>>>

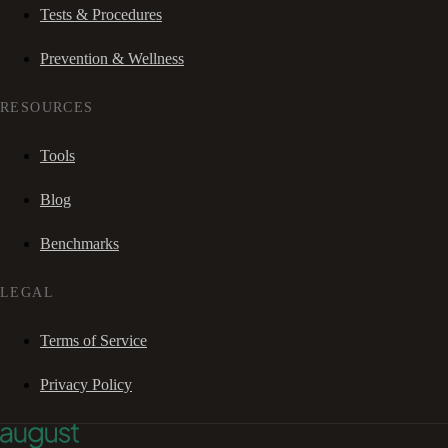
Tests & Procedures
Prevention & Wellness
RESOURCES
Tools
Blog
Benchmarks
LEGAL
Terms of Service
Privacy Policy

<<<

Retype the records above exactly, pictures omitted.

Problem solution
Tests & Procedures
Prevention & Wellness
RESOURCES
Tools
Blog
Benchmarks
LEGAL
Terms of Service
Privacy Policy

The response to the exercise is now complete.